Task description – Work out how many lines below hold the string "element" and state only that figure.

Records provided –
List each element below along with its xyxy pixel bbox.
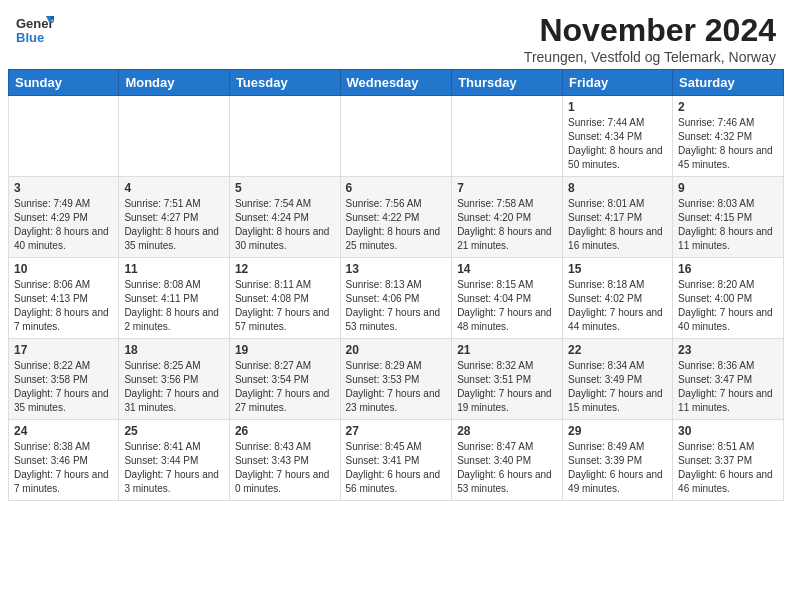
calendar-day-cell: 11Sunrise: 8:08 AMSunset: 4:11 PMDayligh… xyxy=(119,258,230,339)
calendar-day-cell: 5Sunrise: 7:54 AMSunset: 4:24 PMDaylight… xyxy=(229,177,340,258)
header-monday: Monday xyxy=(119,70,230,96)
day-number: 14 xyxy=(457,262,557,276)
day-info: Sunrise: 8:01 AMSunset: 4:17 PMDaylight:… xyxy=(568,197,667,253)
calendar-day-cell: 23Sunrise: 8:36 AMSunset: 3:47 PMDayligh… xyxy=(673,339,784,420)
day-info: Sunrise: 8:34 AMSunset: 3:49 PMDaylight:… xyxy=(568,359,667,415)
calendar-day-cell: 22Sunrise: 8:34 AMSunset: 3:49 PMDayligh… xyxy=(563,339,673,420)
day-number: 11 xyxy=(124,262,224,276)
day-number: 29 xyxy=(568,424,667,438)
title-block: November 2024 Treungen, Vestfold og Tele… xyxy=(524,12,776,65)
day-info: Sunrise: 8:51 AMSunset: 3:37 PMDaylight:… xyxy=(678,440,778,496)
day-number: 3 xyxy=(14,181,113,195)
calendar-day-cell: 10Sunrise: 8:06 AMSunset: 4:13 PMDayligh… xyxy=(9,258,119,339)
month-title: November 2024 xyxy=(524,12,776,49)
day-info: Sunrise: 8:36 AMSunset: 3:47 PMDaylight:… xyxy=(678,359,778,415)
calendar-day-cell: 30Sunrise: 8:51 AMSunset: 3:37 PMDayligh… xyxy=(673,420,784,501)
day-number: 17 xyxy=(14,343,113,357)
calendar-header-row: Sunday Monday Tuesday Wednesday Thursday… xyxy=(9,70,784,96)
calendar-day-cell: 15Sunrise: 8:18 AMSunset: 4:02 PMDayligh… xyxy=(563,258,673,339)
day-info: Sunrise: 8:38 AMSunset: 3:46 PMDaylight:… xyxy=(14,440,113,496)
day-number: 10 xyxy=(14,262,113,276)
calendar-day-cell: 4Sunrise: 7:51 AMSunset: 4:27 PMDaylight… xyxy=(119,177,230,258)
day-info: Sunrise: 8:20 AMSunset: 4:00 PMDaylight:… xyxy=(678,278,778,334)
day-info: Sunrise: 8:45 AMSunset: 3:41 PMDaylight:… xyxy=(346,440,447,496)
day-info: Sunrise: 7:49 AMSunset: 4:29 PMDaylight:… xyxy=(14,197,113,253)
calendar-day-cell: 19Sunrise: 8:27 AMSunset: 3:54 PMDayligh… xyxy=(229,339,340,420)
logo: General Blue xyxy=(16,12,54,54)
header-saturday: Saturday xyxy=(673,70,784,96)
calendar-day-cell: 25Sunrise: 8:41 AMSunset: 3:44 PMDayligh… xyxy=(119,420,230,501)
day-info: Sunrise: 8:32 AMSunset: 3:51 PMDaylight:… xyxy=(457,359,557,415)
day-number: 2 xyxy=(678,100,778,114)
day-info: Sunrise: 8:29 AMSunset: 3:53 PMDaylight:… xyxy=(346,359,447,415)
day-info: Sunrise: 7:46 AMSunset: 4:32 PMDaylight:… xyxy=(678,116,778,172)
day-number: 22 xyxy=(568,343,667,357)
calendar-day-cell: 13Sunrise: 8:13 AMSunset: 4:06 PMDayligh… xyxy=(340,258,452,339)
day-number: 20 xyxy=(346,343,447,357)
day-number: 27 xyxy=(346,424,447,438)
calendar-day-cell xyxy=(452,96,563,177)
day-number: 1 xyxy=(568,100,667,114)
day-info: Sunrise: 8:43 AMSunset: 3:43 PMDaylight:… xyxy=(235,440,335,496)
calendar-week-row: 3Sunrise: 7:49 AMSunset: 4:29 PMDaylight… xyxy=(9,177,784,258)
header-sunday: Sunday xyxy=(9,70,119,96)
day-info: Sunrise: 7:54 AMSunset: 4:24 PMDaylight:… xyxy=(235,197,335,253)
header-friday: Friday xyxy=(563,70,673,96)
calendar-wrapper: Sunday Monday Tuesday Wednesday Thursday… xyxy=(0,69,792,501)
calendar-day-cell: 21Sunrise: 8:32 AMSunset: 3:51 PMDayligh… xyxy=(452,339,563,420)
svg-text:Blue: Blue xyxy=(16,30,44,45)
calendar-day-cell: 26Sunrise: 8:43 AMSunset: 3:43 PMDayligh… xyxy=(229,420,340,501)
header-thursday: Thursday xyxy=(452,70,563,96)
day-info: Sunrise: 7:44 AMSunset: 4:34 PMDaylight:… xyxy=(568,116,667,172)
calendar-week-row: 24Sunrise: 8:38 AMSunset: 3:46 PMDayligh… xyxy=(9,420,784,501)
day-info: Sunrise: 7:51 AMSunset: 4:27 PMDaylight:… xyxy=(124,197,224,253)
day-number: 26 xyxy=(235,424,335,438)
day-number: 25 xyxy=(124,424,224,438)
day-info: Sunrise: 8:18 AMSunset: 4:02 PMDaylight:… xyxy=(568,278,667,334)
day-number: 28 xyxy=(457,424,557,438)
day-number: 8 xyxy=(568,181,667,195)
day-info: Sunrise: 8:47 AMSunset: 3:40 PMDaylight:… xyxy=(457,440,557,496)
calendar-day-cell: 7Sunrise: 7:58 AMSunset: 4:20 PMDaylight… xyxy=(452,177,563,258)
day-info: Sunrise: 8:08 AMSunset: 4:11 PMDaylight:… xyxy=(124,278,224,334)
calendar-day-cell: 12Sunrise: 8:11 AMSunset: 4:08 PMDayligh… xyxy=(229,258,340,339)
calendar-day-cell xyxy=(119,96,230,177)
calendar-week-row: 1Sunrise: 7:44 AMSunset: 4:34 PMDaylight… xyxy=(9,96,784,177)
day-info: Sunrise: 8:06 AMSunset: 4:13 PMDaylight:… xyxy=(14,278,113,334)
calendar-day-cell: 27Sunrise: 8:45 AMSunset: 3:41 PMDayligh… xyxy=(340,420,452,501)
day-number: 24 xyxy=(14,424,113,438)
calendar-day-cell: 14Sunrise: 8:15 AMSunset: 4:04 PMDayligh… xyxy=(452,258,563,339)
day-number: 16 xyxy=(678,262,778,276)
calendar-week-row: 10Sunrise: 8:06 AMSunset: 4:13 PMDayligh… xyxy=(9,258,784,339)
day-info: Sunrise: 8:49 AMSunset: 3:39 PMDaylight:… xyxy=(568,440,667,496)
calendar-day-cell: 1Sunrise: 7:44 AMSunset: 4:34 PMDaylight… xyxy=(563,96,673,177)
day-info: Sunrise: 8:03 AMSunset: 4:15 PMDaylight:… xyxy=(678,197,778,253)
page-header: General Blue November 2024 Treungen, Ves… xyxy=(0,0,792,69)
calendar-week-row: 17Sunrise: 8:22 AMSunset: 3:58 PMDayligh… xyxy=(9,339,784,420)
calendar-day-cell: 18Sunrise: 8:25 AMSunset: 3:56 PMDayligh… xyxy=(119,339,230,420)
header-wednesday: Wednesday xyxy=(340,70,452,96)
calendar-day-cell: 20Sunrise: 8:29 AMSunset: 3:53 PMDayligh… xyxy=(340,339,452,420)
day-info: Sunrise: 8:22 AMSunset: 3:58 PMDaylight:… xyxy=(14,359,113,415)
day-info: Sunrise: 8:25 AMSunset: 3:56 PMDaylight:… xyxy=(124,359,224,415)
calendar-day-cell xyxy=(229,96,340,177)
day-number: 13 xyxy=(346,262,447,276)
calendar-table: Sunday Monday Tuesday Wednesday Thursday… xyxy=(8,69,784,501)
calendar-day-cell xyxy=(340,96,452,177)
day-number: 6 xyxy=(346,181,447,195)
day-info: Sunrise: 8:15 AMSunset: 4:04 PMDaylight:… xyxy=(457,278,557,334)
calendar-day-cell: 24Sunrise: 8:38 AMSunset: 3:46 PMDayligh… xyxy=(9,420,119,501)
day-info: Sunrise: 8:11 AMSunset: 4:08 PMDaylight:… xyxy=(235,278,335,334)
calendar-day-cell: 28Sunrise: 8:47 AMSunset: 3:40 PMDayligh… xyxy=(452,420,563,501)
day-number: 19 xyxy=(235,343,335,357)
day-number: 5 xyxy=(235,181,335,195)
header-tuesday: Tuesday xyxy=(229,70,340,96)
day-number: 7 xyxy=(457,181,557,195)
day-number: 12 xyxy=(235,262,335,276)
day-number: 21 xyxy=(457,343,557,357)
day-info: Sunrise: 8:13 AMSunset: 4:06 PMDaylight:… xyxy=(346,278,447,334)
day-number: 4 xyxy=(124,181,224,195)
calendar-day-cell: 6Sunrise: 7:56 AMSunset: 4:22 PMDaylight… xyxy=(340,177,452,258)
day-number: 30 xyxy=(678,424,778,438)
logo-icon: General Blue xyxy=(16,12,54,50)
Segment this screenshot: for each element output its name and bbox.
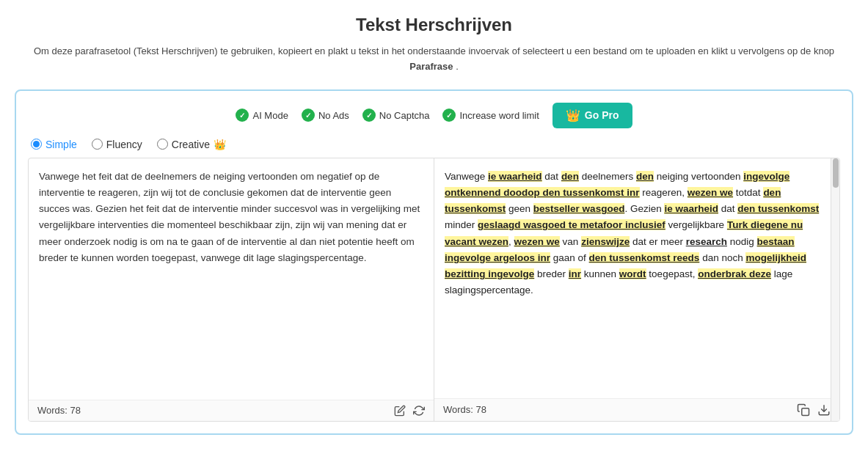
go-pro-button[interactable]: 👑 Go Pro	[552, 103, 632, 128]
toolbar-ai-mode: ✓ AI Mode	[236, 109, 288, 122]
copy-icon	[797, 403, 810, 417]
hl-inr: inr	[569, 268, 581, 279]
hl-wezen2: wezen we	[514, 236, 560, 247]
scrollbar-thumb	[833, 158, 839, 188]
check-icon-wordlimit: ✓	[442, 109, 456, 122]
input-text-area[interactable]: Vanwege het feit dat de deelnemers de ne…	[29, 158, 434, 400]
output-text-area[interactable]: Vanwege ie waarheid dat den deelnemers d…	[434, 158, 839, 398]
input-footer-icons	[394, 405, 425, 417]
download-button[interactable]	[817, 403, 831, 417]
hl-den2: den	[636, 171, 654, 182]
mode-fluency-radio[interactable]	[92, 139, 103, 150]
edit-button[interactable]	[394, 405, 406, 417]
hl-waarheid: ie waarheid	[488, 171, 542, 182]
hl-den-tsk3: den tussenkomst reeds	[589, 252, 700, 263]
download-icon	[817, 403, 831, 417]
pencil-icon	[394, 405, 406, 417]
hl-wordt: wordt	[619, 268, 646, 279]
mode-simple-label: Simple	[45, 139, 77, 150]
output-footer-icons	[797, 403, 831, 417]
svg-rect-0	[802, 408, 809, 415]
mode-creative-label: Creative	[172, 139, 210, 150]
mode-creative[interactable]: Creative 👑	[157, 139, 226, 150]
toolbar-word-limit: ✓ Increase word limit	[442, 109, 539, 122]
main-card: ✓ AI Mode ✓ No Ads ✓ No Captcha ✓ Increa…	[15, 89, 853, 435]
copy-button[interactable]	[797, 403, 810, 417]
hl-den-tsk2: den tussenkomst	[737, 203, 819, 214]
output-footer: Words: 78	[434, 398, 839, 421]
toolbar-no-ads: ✓ No Ads	[302, 109, 349, 122]
page-description: Om deze parafrasetool (Tekst Herschrijve…	[15, 44, 853, 75]
mode-creative-radio[interactable]	[157, 139, 168, 150]
crown-small-icon: 👑	[214, 139, 226, 150]
input-panel: Vanwege het feit dat de deelnemers de ne…	[29, 158, 434, 421]
refresh-icon	[413, 405, 425, 417]
input-word-count: Words: 78	[37, 405, 81, 416]
mode-fluency[interactable]: Fluency	[92, 139, 142, 150]
mode-simple-radio[interactable]	[31, 139, 42, 150]
check-icon-captcha: ✓	[362, 109, 376, 122]
check-icon-ai: ✓	[236, 109, 249, 122]
hl-bestseller: bestseller wasgoed	[533, 203, 625, 214]
toolbar-no-captcha: ✓ No Captcha	[362, 109, 430, 122]
mode-selector: Simple Fluency Creative 👑	[28, 139, 840, 150]
output-panel: Vanwege ie waarheid dat den deelnemers d…	[434, 158, 839, 421]
page-title: Tekst Herschrijven	[15, 15, 853, 35]
crown-icon: 👑	[566, 109, 580, 122]
go-pro-label: Go Pro	[585, 109, 619, 121]
hl-zienswijze: zienswijze	[581, 236, 630, 247]
toolbar-no-ads-label: No Ads	[318, 110, 349, 121]
toolbar-ai-mode-label: AI Mode	[252, 110, 288, 121]
input-text: Vanwege het feit dat de deelnemers de ne…	[39, 171, 420, 263]
hl-den1: den	[561, 171, 579, 182]
toolbar: ✓ AI Mode ✓ No Ads ✓ No Captcha ✓ Increa…	[28, 103, 840, 128]
mode-fluency-label: Fluency	[106, 139, 142, 150]
output-word-count: Words: 78	[443, 404, 486, 415]
hl-ie-waarheid2: ie waarheid	[664, 203, 718, 214]
scrollbar[interactable]	[831, 158, 839, 421]
toolbar-word-limit-label: Increase word limit	[459, 110, 539, 121]
input-footer: Words: 78	[29, 400, 434, 421]
check-icon-ads: ✓	[302, 109, 315, 122]
hl-wezen: wezen we	[688, 187, 733, 198]
refresh-button[interactable]	[413, 405, 425, 417]
hl-onderbrak: onderbrak deze	[698, 268, 771, 279]
editor-area: Vanwege het feit dat de deelnemers de ne…	[28, 158, 840, 422]
mode-simple[interactable]: Simple	[31, 139, 77, 150]
hl-geslaagd: geslaagd wasgoed te metafoor inclusief	[478, 219, 665, 230]
toolbar-no-captcha-label: No Captcha	[379, 110, 430, 121]
hl-research: research	[686, 236, 727, 247]
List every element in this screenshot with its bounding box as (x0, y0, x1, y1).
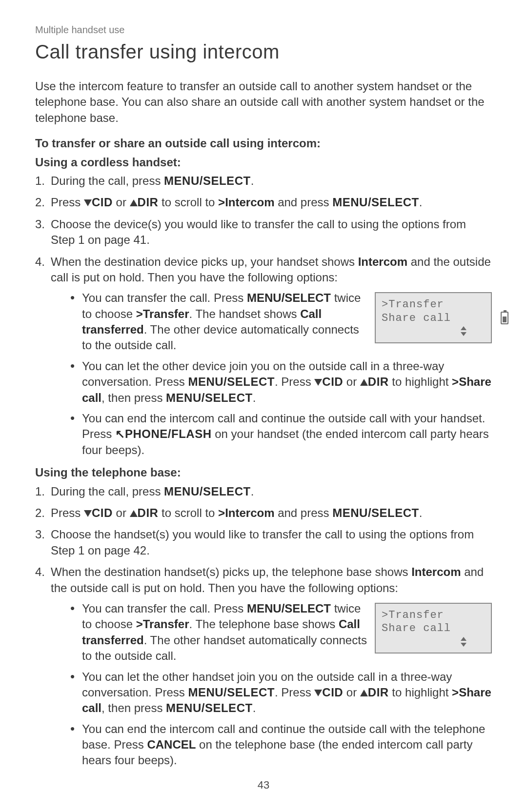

Exercise answer – 3